Crítica | Trilha Sonora para um Golpe de Estado

Crítica | Trilha Sonora para um Golpe de Estado

Em 1961 aconteceu um protesto histórico organizado pelos músicos Abbey Lincoln e Max Roach durante uma reunião do Conselho de Segurança da ONU. Eles invadiram o local para denunciar o assassinato de Patrice Lumumba, que era o líder do Congo. O documentário “Trilha Sonora para um Golpe de Estado” dirigido e escrito por Johan Grimonprez faz um ótimo trabalho de contar toda a história que motivou esse protesto.

É um tema bastante complexo, mas Grimonprez apresenta uma obra didática. O formato do filme lembra um trabalho acadêmico, incluindo muitas referências bibliográficas.

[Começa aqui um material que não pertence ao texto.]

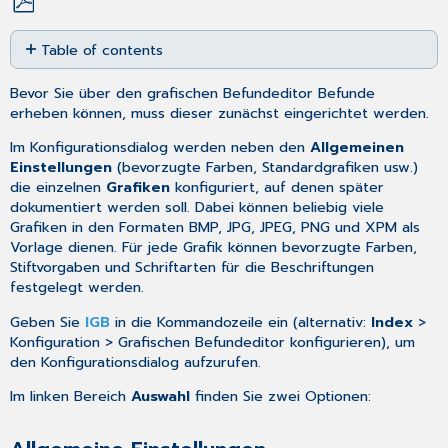
Save
Table of contents
as
PDF
Allgemeine
Bevor Sie über den grafischen Befundeditor Befunde
Einstellungen
erheben können, muss dieser zunächst eingerichtet werden.
Grafiken
Im Konfigurationsdialog werden neben den
Allgemeinen
Neue
Einstellungen
(bevorzugte Farben, Standardgrafiken usw.)
Grafik
die einzelnen
Grafiken
konfiguriert, auf denen später
einbinden
dokumentiert werden soll. Dabei können beliebig viele
Weitere
Grafiken in den Formaten BMP, JPG, JPEG, PNG und XPM als
Einstellungen
Vorlage dienen. Für jede Grafik können bevorzugte Farben,
vornehmen
Stiftvorgaben und Schriftarten für die Beschriftungen
Grafik
festgelegt werden.
löschen
Geben Sie
IGB
in die Kommandozeile ein (alternativ:
Index
>
Konfiguration > Grafischen Befundeditor konfigurieren), um
den Konfigurationsdialog aufzurufen.
Im linken Bereich
Auswahl
finden Sie zwei Optionen: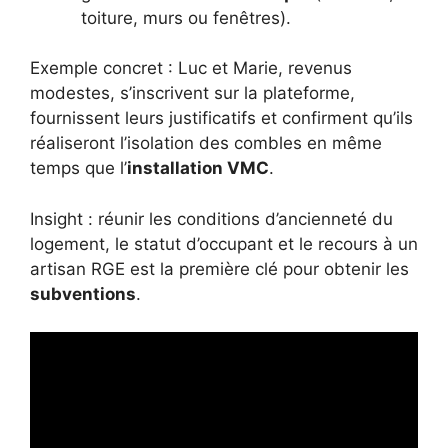
toiture, murs ou fenêtres).
Exemple concret : Luc et Marie, revenus
modestes, s’inscrivent sur la plateforme,
fournissent leurs justificatifs et confirment qu’ils
réaliseront l’isolation des combles en même
temps que l’
installation VMC
.
Insight : réunir les conditions d’ancienneté du
logement, le statut d’occupant et le recours à un
artisan RGE est la première clé pour obtenir les
subventions
.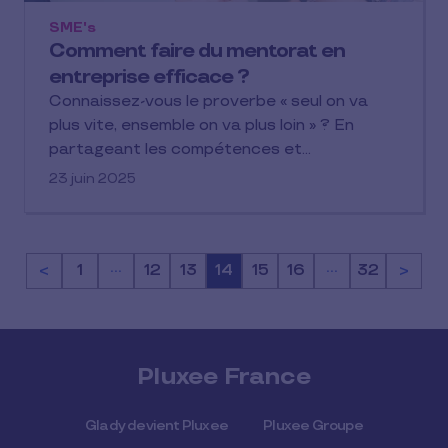
SME's
Comment faire du mentorat en
entreprise efficace ?
Connaissez-vous le proverbe « seul on va
plus vite, ensemble on va plus loin » ? En
partageant les compétences et…
23 juin 2025
…
…
<
Page
1
Page
12
Page
13
Page
14
Page
15
Page
16
Page
32
>
Pluxee France
Glady devient Pluxee
Pluxee Groupe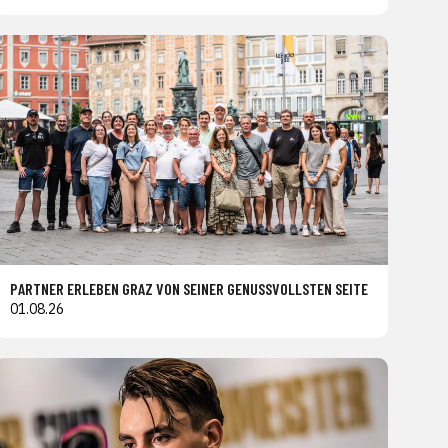
PARTNER ERLEBEN GRAZ VON SEINER GENUSSVOLLSTEN SEITE
01.08.26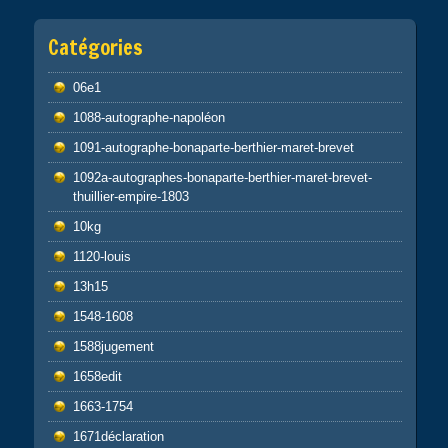
Catégories
06e1
1088-autographe-napoléon
1091-autographe-bonaparte-berthier-maret-brevet
1092a-autographes-bonaparte-berthier-maret-brevet-
thuillier-empire-1803
10kg
1120-louis
13h15
1548-1608
1588jugement
1658edit
1663-1754
1671déclaration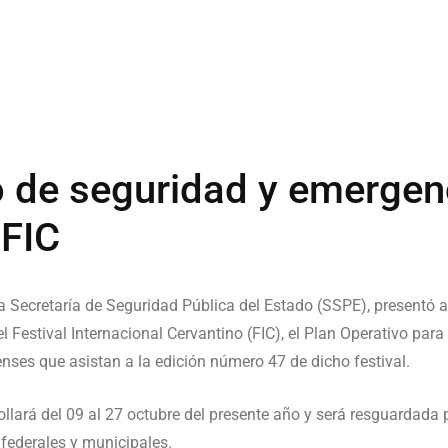
o de seguridad y emergen
 FIC
 Secretaría de Seguridad Pública del Estado (SSPE), presentó an
 Festival Internacional Cervantino (FIC), el Plan Operativo para
enses que asistan a la edición número 47 de dicho festival.
rollará del 09 al 27 octubre del presente año y será resguardad
federales y municipales.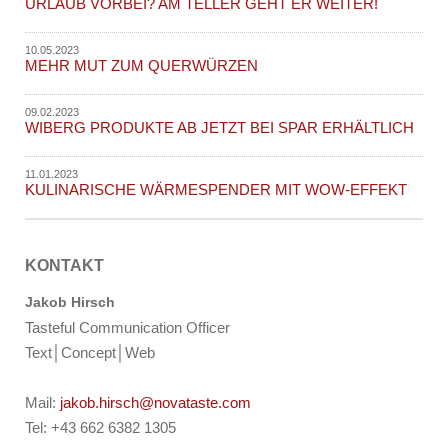
URLAUB VORBEI? AM TELLER GEHT ER WEITER!
10.05.2023
MEHR MUT ZUM QUERWÜRZEN
09.02.2023
WIBERG PRODUKTE AB JETZT BEI SPAR ERHÄLTLICH
11.01.2023
KULINARISCHE WÄRMESPENDER MIT WOW-EFFEKT
KONTAKT
Jakob Hirsch
Tasteful Communication Officer
Text│Concept│Web
Mail:
jakob.hirsch@novataste.com
Tel: +43 662 6382 1305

Não por acaso, o cineasta usa trechos de outras obras cinematográficas: “My Country, Africa” de Andrée Blouin, “Congo Inc.” de In Koli Jean Bofane e “To Katanga and Back” de Conor Cruise O’Brien, e memórias em áudio de Nikita Khrushchev, que foi Primeiro Secretário do Partido Comunista da União Soviética de 1953 a 1964.

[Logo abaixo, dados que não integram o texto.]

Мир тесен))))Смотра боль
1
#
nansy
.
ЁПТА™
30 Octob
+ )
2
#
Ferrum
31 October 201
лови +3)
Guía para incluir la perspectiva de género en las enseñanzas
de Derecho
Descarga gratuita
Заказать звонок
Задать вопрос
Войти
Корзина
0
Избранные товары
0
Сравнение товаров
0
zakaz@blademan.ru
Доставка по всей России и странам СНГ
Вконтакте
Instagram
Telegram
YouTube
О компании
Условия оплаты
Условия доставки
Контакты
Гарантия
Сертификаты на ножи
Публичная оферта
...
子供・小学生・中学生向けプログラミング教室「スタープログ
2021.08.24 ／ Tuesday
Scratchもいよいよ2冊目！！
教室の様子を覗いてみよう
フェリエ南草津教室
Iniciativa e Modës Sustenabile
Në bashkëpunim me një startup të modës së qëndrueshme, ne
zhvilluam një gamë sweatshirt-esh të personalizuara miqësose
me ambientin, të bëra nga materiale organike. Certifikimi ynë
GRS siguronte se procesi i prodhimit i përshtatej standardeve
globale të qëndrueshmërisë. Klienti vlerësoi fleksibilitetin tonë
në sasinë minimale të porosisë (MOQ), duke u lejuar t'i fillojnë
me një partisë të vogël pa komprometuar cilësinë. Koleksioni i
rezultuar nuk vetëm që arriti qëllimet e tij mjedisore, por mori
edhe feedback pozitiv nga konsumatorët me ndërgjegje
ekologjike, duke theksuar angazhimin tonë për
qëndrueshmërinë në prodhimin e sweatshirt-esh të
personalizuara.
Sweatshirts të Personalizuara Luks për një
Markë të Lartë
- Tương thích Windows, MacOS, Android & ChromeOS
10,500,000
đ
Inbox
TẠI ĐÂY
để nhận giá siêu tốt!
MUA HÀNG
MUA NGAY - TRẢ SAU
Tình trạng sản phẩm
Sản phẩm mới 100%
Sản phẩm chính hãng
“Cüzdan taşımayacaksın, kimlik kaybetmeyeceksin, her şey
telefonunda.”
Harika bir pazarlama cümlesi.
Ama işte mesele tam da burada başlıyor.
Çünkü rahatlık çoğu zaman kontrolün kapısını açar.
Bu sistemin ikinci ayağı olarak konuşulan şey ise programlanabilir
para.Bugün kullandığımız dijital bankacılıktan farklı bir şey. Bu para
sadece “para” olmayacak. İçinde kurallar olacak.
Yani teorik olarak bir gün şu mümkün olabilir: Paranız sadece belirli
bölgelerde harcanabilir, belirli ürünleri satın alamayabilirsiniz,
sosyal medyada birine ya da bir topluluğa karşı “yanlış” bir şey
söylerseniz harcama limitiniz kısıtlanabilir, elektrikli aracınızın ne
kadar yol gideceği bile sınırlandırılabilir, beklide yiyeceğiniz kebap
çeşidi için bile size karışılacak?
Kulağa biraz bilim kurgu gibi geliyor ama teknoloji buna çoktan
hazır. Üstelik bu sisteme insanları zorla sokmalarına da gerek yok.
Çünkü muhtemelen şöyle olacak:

É importante citar como o governo dos Estados Unidos desde o início da Guerra Fria com a União Soviética criava novas formas de influenciar outros países em um conflito tanto econômico quanto cultural. O Congo é um país rico em matéria prima para muita coisa importante, como por exemplo o Urânio, usado pelos EUA para a construção da primeira bomba atômica (como vimos em Oppenheimer). Dessa forma, os americanos encontraram uma forma de se infiltrar no país utilizando a música negra americana. Dessa forma, muitos artistas foram convocados para visitar o país africano (e outros do continente) com a desculpa de fazer um intercâmbio cultural. O principal deles foi Louis Armstrong, que no período era o embaixador do jazz.

Outro detalhe para se destacar é a independência dos países africanos, pois dessa forma surgiram 16 novos representantes na ONU. Como cada nação representa um voto único, o continente africano ganha uma grande importância dentro das decisões. Assim, tanto EUA quanto União Soviética inventaram formas de influenciá-los e obviamente sem se preocupar com as consequências econômicas e sociais dentro de cada país.

Todas essas informações são muito bem explicadas e contextualizadas por “Trilha Sonora para um Golpe de Estado”, que ainda tem um bônus: usar a música negra americana, principalmente o jazz, como trilha sonora para o documentário. Enquanto acompanhamos uma verdadeira aula de história política do mundo do período da guerra fria, também temos um passeio por performances musicais de qualidade. Além disso, temos depoimentos de muitos artistas como Nina Simone, John Coltrane, Thelonious Monk e do já citado Louis Armstrong.

No final das contas, “Trilha Sonora para um Golpe de Estado” é um documentário essencial para se entender o momento atual. É sempre importante relembrar a história e ver como certos comportamentos de nações poderosas se repetem até os dias de hoje. A escolha do filme de Johan Grimonprez como um dos indicados ao prêmio de Melhor Documentário no Oscar 2025 mostra o quanto a Academia tem uma visão política do gênero e ressalta a importância de obras como essa. O longa-metragem tem um tema denso e complexo, mas em seus 150 minutos apresenta um ótimo apanhado de informações de maneira clara, didática e eficiente.


Uma frase: – Dwight Eisenhower (presidente dos EUA): “O povo do Congo tem o direito de construir seu país.”

Uma cena: O encontro entre Malcom X e Fidel Castro.

Uma curiosidade: O filme estreou no Festival de Filmes de Sundance em 22 de Janeiro de 2024.


Trilha Sonora para um Golpe de Estado (Soundtrack to a Coup d’Etat)

Direção: Johan Grimonprez
Roteiro: Johan Grimonprez
Elenco: In Koli Jean Bofane, Zap Mama e Patrick Cruise O’Brien (narradores)
Gênero: Documentário
Ano: 2024
Duração: 150 minutos

Ramon Prates

Analista de sistemas nascido em Salvador (BA) em 1980, mas atualmente morando em Brasília (DF). Cinema é sem dúvidas o meu hobby favorito. Assisto a filmes desde pequeno influenciado principalmente por meus pais e meu avô materno. Em seguida vem a música, principalmente rock e pop.